Eighteen Aggner

My husband and I have always disagreed, with animation and conviction on both our parts, on the correct pronunciation of mauve. I remember reading 1984 in high school and asking my mom what a ren-days-vez was. "Huh? Oh! Ron-day-voo." (I felt quite lucky at the time to be spared any public humiliation and scorn for my mispronunciation. Many years later, here I am, blogging about it.) There are so many author's names that I encounter on a daily basis that I have no clue how to actually pronounce. Within my family, there are a couple different ways we pronounce our last name. D and I were talking/fantasizing about shoes today (particularly about these Anyi Lu shoes designed for support and fit) when she handed me the name Etienne Aigner on a piece of paper today and told me that her mother had always pronounced the name as "eighteen aggner." Needless to say, I had no idea who the woman was, but I knew I had to blog about pronunciation.

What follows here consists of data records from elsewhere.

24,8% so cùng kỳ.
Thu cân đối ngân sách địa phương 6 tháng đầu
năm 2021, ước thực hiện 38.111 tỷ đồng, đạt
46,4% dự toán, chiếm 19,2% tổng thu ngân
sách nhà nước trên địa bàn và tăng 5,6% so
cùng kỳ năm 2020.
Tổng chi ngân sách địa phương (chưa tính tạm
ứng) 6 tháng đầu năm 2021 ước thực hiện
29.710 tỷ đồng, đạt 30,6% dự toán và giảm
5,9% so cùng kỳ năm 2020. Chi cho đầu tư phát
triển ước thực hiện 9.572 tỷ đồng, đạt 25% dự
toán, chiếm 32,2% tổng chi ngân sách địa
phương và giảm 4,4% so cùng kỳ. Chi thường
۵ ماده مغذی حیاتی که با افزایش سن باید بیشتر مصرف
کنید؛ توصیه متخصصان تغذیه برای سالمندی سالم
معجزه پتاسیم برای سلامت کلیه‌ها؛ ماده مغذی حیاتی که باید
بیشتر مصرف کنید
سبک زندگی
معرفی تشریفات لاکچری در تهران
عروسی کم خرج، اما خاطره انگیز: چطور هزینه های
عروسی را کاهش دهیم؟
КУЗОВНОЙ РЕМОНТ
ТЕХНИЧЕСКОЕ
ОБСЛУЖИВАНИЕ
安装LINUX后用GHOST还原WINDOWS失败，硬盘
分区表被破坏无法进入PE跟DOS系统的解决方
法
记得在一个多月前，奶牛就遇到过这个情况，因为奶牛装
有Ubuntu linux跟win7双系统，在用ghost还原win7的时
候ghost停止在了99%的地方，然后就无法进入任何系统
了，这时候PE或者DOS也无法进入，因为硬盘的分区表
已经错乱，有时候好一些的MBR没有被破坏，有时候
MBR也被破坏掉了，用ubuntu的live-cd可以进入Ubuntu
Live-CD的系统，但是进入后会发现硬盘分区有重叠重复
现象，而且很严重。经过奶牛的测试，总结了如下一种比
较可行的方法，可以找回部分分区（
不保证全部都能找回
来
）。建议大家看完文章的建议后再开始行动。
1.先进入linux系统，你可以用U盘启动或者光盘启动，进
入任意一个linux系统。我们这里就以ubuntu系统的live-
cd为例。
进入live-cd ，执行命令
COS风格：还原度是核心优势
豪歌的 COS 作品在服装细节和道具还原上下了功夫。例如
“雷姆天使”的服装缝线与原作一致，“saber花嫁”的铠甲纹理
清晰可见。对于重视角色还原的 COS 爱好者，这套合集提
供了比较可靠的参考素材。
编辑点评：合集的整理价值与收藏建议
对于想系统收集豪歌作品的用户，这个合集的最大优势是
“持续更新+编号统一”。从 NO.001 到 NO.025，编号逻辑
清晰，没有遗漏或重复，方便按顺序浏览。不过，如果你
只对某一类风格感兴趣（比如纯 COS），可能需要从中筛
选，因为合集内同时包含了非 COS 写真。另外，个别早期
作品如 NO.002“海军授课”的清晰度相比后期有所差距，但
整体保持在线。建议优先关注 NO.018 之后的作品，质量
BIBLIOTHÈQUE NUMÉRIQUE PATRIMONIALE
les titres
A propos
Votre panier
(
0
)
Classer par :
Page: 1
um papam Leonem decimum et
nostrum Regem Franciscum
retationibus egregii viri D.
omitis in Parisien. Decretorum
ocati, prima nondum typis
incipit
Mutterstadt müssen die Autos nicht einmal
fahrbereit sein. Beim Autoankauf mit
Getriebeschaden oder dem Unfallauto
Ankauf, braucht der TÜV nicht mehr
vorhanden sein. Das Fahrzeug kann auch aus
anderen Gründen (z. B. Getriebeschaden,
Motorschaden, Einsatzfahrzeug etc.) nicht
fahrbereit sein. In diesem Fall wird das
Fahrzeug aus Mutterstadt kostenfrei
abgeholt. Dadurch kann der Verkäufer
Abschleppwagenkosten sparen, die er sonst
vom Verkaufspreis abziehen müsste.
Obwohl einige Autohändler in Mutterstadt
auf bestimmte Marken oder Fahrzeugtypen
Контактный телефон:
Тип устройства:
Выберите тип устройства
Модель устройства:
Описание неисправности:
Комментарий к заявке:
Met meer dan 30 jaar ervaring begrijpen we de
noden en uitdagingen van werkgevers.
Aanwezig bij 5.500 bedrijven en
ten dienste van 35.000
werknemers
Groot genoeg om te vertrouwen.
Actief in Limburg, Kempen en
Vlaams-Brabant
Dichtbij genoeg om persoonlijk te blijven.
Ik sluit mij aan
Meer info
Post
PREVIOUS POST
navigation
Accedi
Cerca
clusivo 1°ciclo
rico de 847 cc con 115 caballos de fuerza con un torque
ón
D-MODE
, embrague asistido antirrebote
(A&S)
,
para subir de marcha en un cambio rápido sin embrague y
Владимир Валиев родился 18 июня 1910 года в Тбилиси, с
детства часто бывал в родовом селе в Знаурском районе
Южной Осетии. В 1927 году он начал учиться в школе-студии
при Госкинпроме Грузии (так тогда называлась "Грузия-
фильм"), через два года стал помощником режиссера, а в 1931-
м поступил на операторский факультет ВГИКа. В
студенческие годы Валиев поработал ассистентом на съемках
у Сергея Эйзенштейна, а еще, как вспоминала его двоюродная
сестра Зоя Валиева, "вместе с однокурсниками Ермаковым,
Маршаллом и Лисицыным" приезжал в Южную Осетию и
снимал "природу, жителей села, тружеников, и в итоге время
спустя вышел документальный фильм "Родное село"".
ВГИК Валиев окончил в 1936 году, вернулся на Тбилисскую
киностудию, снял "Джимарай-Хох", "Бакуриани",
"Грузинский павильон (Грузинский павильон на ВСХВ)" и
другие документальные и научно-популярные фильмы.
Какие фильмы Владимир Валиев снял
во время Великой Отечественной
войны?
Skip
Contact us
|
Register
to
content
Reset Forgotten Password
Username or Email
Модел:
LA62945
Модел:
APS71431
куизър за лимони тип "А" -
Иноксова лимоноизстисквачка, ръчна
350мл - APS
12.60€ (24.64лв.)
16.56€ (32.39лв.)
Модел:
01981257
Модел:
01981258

Pronunciation can be a tricky thing, especially when it comes to names and words imported from another language into English. (And, as in the above-mentioned situation, foreign names.) People who are familiar with languages are more apt to be able to intuit the etymology of words that are derived from foreign sources, but some of us might need a little help when it comes to certain words we are encountering in print for the first time.*

A few pronunciation tools
Merriam-Webster Online is an excellent first stop for most words. In a wise move on their parts, they provide the best pronunciation of mauve. YourDictionary is also a good first stop, but their audible pronunciation of mauve is a little less clearly in my favor.

Twelve years ago now, Jon Scieszka (author of excellent books, founder of Guys Read, and first National Ambassador for Young People's Literature) wrote this hilarious and helpful guide to difficult-to-pronounce names of authors and illustrators in the children's book circuit. The people at TeachingBooks had authors and illustrators record themselves saying their names for us to listen too. You can't get more authentic than that!

Zappos makes sure you can hear the names of certain designers being said, and the Wine Lexicon includes audible pronunciations of wines.

*And not necessarily words encountered for the first time. Do you say 'fort' or 'for-TAY'? According to M-W's usage note, you get to decide on that one.